AcidRain now also includes a self-delete function.

“It maps the original file into memory, then overwrites it with a sequence of bytes ranging from 0-255 followed by a polite OK,” researchers noted.

AcidPour is programmed in C without relying on statically-compiled libraries or imports. Most functionality is implemented via direct syscalls, many called through the use of inline assembly and opcodes.
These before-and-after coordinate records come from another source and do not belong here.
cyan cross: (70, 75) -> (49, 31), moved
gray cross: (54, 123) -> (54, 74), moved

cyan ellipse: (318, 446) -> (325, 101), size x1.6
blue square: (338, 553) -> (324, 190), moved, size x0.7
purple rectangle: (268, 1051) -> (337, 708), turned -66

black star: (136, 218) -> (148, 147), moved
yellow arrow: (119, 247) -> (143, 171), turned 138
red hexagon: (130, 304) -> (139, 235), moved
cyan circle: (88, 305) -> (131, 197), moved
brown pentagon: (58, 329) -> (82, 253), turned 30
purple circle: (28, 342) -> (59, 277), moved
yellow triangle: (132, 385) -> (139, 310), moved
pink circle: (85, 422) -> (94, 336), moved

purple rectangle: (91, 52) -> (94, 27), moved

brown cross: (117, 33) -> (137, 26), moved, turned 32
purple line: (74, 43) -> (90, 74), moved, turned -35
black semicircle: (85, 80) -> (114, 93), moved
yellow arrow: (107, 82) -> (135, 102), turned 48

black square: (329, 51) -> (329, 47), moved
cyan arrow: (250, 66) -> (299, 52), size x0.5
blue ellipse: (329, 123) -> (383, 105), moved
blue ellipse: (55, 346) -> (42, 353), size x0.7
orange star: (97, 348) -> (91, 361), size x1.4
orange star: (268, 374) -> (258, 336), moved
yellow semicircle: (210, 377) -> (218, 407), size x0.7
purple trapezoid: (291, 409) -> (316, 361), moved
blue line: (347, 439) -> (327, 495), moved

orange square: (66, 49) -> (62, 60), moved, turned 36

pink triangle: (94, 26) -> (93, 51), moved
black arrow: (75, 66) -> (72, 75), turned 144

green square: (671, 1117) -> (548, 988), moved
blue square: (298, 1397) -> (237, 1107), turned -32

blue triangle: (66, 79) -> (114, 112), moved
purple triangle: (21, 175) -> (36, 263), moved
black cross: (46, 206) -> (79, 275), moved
“The transition from AcidRain to AcidPour, with its expanded capabilities, underscores the strategic intent to inflict significant operational impact. This progression reveals not only a refinement in the technical capabilities of these threat actors but also their calculated approach to select targets that maximize follow-on effects, disrupting critical infrastructure and communications,” researchers concluded.

Little doubt over attribution

AcidPour is built on AcidRain, which had enough technical similarities to previous malware variants the US government attributed to the Russian government, going back to 2018 when the FBI and Department of Justice attributed a similar VPNFilter campaign to the Russian government.

On May 10th, 2022, the European Union issued an official condemnation of this activity, holding the Russian government responsible.

The Computer Emergency Response Team of Ukraine CERT-UA confirmed SentinelLab's findings and attributed the malicious activity to the group linked with Russia’s Intelligence Directorate GRU.